**WHAT IS NEEDED:** Print each line once more, unchanged, from the line holding "Return results in" to the end of the listing below.

**TASK INPUTS:**
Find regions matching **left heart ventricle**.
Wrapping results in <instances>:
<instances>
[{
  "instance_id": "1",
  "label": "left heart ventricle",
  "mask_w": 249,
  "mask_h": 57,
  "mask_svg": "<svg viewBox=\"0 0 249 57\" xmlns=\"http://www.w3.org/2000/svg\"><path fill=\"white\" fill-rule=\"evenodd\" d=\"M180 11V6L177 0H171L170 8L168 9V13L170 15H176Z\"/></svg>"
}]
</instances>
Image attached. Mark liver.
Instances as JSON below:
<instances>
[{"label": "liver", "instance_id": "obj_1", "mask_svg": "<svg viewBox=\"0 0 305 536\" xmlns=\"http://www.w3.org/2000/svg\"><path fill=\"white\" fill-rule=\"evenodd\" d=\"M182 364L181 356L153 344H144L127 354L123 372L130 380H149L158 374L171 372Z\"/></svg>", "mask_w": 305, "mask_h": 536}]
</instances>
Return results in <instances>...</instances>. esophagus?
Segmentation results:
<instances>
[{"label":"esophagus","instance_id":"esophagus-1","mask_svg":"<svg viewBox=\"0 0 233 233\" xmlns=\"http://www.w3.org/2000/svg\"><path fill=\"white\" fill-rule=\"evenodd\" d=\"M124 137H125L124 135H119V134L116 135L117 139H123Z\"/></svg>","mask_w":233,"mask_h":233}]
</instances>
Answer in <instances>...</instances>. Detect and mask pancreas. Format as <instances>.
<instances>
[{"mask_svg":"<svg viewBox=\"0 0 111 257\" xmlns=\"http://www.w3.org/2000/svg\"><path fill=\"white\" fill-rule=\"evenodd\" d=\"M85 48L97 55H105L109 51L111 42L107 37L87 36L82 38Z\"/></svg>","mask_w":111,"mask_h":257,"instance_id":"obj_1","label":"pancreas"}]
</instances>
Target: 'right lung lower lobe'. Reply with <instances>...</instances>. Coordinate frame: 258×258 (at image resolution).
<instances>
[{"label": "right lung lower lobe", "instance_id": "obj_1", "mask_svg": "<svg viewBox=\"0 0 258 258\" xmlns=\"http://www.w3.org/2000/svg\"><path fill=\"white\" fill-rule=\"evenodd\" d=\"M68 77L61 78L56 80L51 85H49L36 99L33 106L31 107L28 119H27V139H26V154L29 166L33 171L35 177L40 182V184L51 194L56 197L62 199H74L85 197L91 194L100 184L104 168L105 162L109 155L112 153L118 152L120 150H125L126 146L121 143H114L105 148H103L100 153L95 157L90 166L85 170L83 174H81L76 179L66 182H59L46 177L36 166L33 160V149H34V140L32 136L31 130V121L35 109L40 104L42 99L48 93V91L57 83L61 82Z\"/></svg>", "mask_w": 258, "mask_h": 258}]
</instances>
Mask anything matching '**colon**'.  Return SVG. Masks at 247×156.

**RESULT:**
Return results in <instances>...</instances>. esophagus?
Segmentation results:
<instances>
[{"label":"esophagus","instance_id":"esophagus-1","mask_svg":"<svg viewBox=\"0 0 233 233\" xmlns=\"http://www.w3.org/2000/svg\"><path fill=\"white\" fill-rule=\"evenodd\" d=\"M124 137H125L124 135H119V134L116 135L117 139H123Z\"/></svg>","mask_w":233,"mask_h":233}]
</instances>
Answer in <instances>...</instances>. Detect and mask pancreas. Format as <instances>.
<instances>
[{"mask_svg":"<svg viewBox=\"0 0 111 257\" xmlns=\"http://www.w3.org/2000/svg\"><path fill=\"white\" fill-rule=\"evenodd\" d=\"M85 48L97 55H105L109 51L111 42L107 37L87 36L82 38Z\"/></svg>","mask_w":111,"mask_h":257,"instance_id":"obj_1","label":"pancreas"}]
</instances>
Target: 'right lung lower lobe'. Reply with <instances>...</instances>. Coordinate frame: 258×258 (at image resolution).
<instances>
[{"label": "right lung lower lobe", "instance_id": "obj_1", "mask_svg": "<svg viewBox=\"0 0 258 258\" xmlns=\"http://www.w3.org/2000/svg\"><path fill=\"white\" fill-rule=\"evenodd\" d=\"M68 77L61 78L56 80L51 85H49L36 99L33 106L31 107L28 119H27V139H26V154L29 166L33 171L35 177L40 182V184L51 194L56 197L62 199H74L85 197L91 194L100 184L104 168L105 162L109 155L112 153L118 152L120 150H125L126 146L121 143H114L105 148H103L100 153L95 157L90 166L85 170L83 174H81L76 179L66 182H59L46 177L36 166L33 160V149H34V140L32 136L31 130V121L35 109L40 104L42 99L48 93V91L57 83L61 82Z\"/></svg>", "mask_w": 258, "mask_h": 258}]
</instances>
Mask anything matching '**colon**'.  Return SVG. Masks at 247×156.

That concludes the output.